(Extracted page text data)
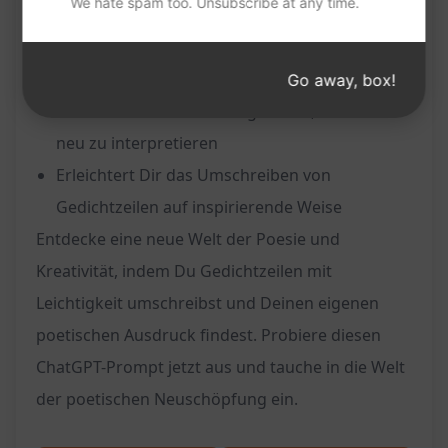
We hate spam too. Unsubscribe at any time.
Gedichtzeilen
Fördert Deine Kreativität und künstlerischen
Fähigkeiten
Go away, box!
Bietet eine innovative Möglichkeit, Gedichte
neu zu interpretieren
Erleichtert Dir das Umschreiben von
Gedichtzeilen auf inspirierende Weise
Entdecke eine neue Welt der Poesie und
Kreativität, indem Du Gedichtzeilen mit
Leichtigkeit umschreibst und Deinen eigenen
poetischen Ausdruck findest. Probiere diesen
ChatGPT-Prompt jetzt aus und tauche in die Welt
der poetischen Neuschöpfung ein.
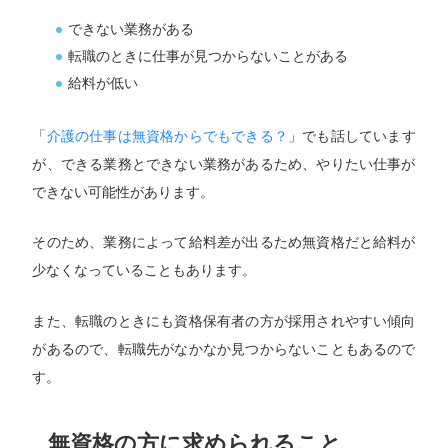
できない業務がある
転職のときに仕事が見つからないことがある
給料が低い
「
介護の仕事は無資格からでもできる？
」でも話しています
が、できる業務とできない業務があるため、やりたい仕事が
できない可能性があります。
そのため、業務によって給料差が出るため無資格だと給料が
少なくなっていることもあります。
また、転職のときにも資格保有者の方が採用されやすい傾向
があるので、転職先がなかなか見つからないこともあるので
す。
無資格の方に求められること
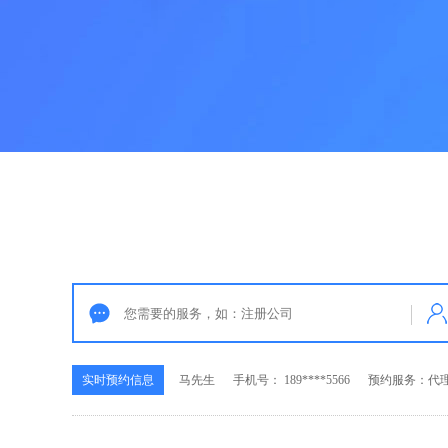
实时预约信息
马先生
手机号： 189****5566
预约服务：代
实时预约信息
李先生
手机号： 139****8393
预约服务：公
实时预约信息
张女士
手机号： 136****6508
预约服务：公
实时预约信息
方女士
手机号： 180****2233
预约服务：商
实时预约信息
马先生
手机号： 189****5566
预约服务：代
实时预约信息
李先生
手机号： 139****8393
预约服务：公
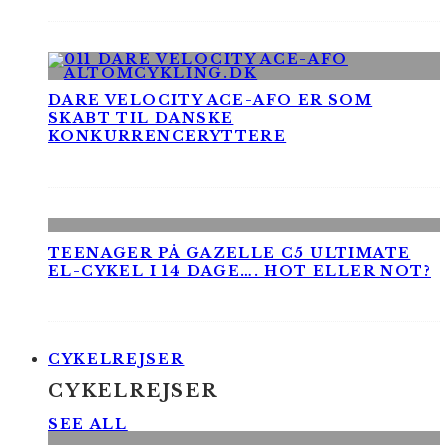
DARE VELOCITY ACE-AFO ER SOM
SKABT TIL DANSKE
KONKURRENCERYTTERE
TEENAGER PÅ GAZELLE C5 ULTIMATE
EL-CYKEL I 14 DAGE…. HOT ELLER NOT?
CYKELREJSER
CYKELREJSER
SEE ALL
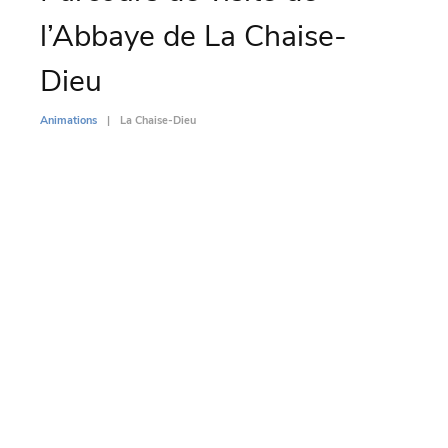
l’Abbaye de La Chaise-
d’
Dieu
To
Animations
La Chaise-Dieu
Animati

Your objective -
Would you please print out all the records above exactly, minus any pictures?

Solution to the problem -
We hate spam too. Unsubscribe at any time.
Gedichtzeilen
Fördert Deine Kreativität und künstlerischen
Fähigkeiten
Go away, box!
Bietet eine innovative Möglichkeit, Gedichte
neu zu interpretieren
Erleichtert Dir das Umschreiben von
Gedichtzeilen auf inspirierende Weise
Entdecke eine neue Welt der Poesie und
Kreativität, indem Du Gedichtzeilen mit
Leichtigkeit umschreibst und Deinen eigenen
poetischen Ausdruck findest. Probiere diesen
ChatGPT-Prompt jetzt aus und tauche in die Welt
der poetischen Neuschöpfung ein.
できない業務がある
転職のときに仕事が見つからないことがある
給料が低い
「
介護の仕事は無資格からでもできる？
」でも話しています
が、できる業務とできない業務があるため、やりたい仕事が
できない可能性があります。
そのため、業務によって給料差が出るため無資格だと給料が
少なくなっていることもあります。
また、転職のときにも資格保有者の方が採用されやすい傾向
があるので、転職先がなかなか見つからないこともあるので
す。
無資格の方に求められること
实时预约信息
马先生
手机号： 189****5566
预约服务：代
实时预约信息
李先生
手机号： 139****8393
预约服务：公
实时预约信息
张女士
手机号： 136****6508
预约服务：公
实时预约信息
方女士
手机号： 180****2233
预约服务：商
实时预约信息
马先生
手机号： 189****5566
预约服务：代
实时预约信息
李先生
手机号： 139****8393
预约服务：公
DARE VELOCITY ACE-AFO ER SOM
SKABT TIL DANSKE
KONKURRENCERYTTERE
TEENAGER PÅ GAZELLE C5 ULTIMATE
EL-CYKEL I 14 DAGE…. HOT ELLER NOT?
CYKELREJSER
CYKELREJSER
SEE ALL
l’Abbaye de La Chaise-
d’
Dieu
To
Animations
La Chaise-Dieu
Animati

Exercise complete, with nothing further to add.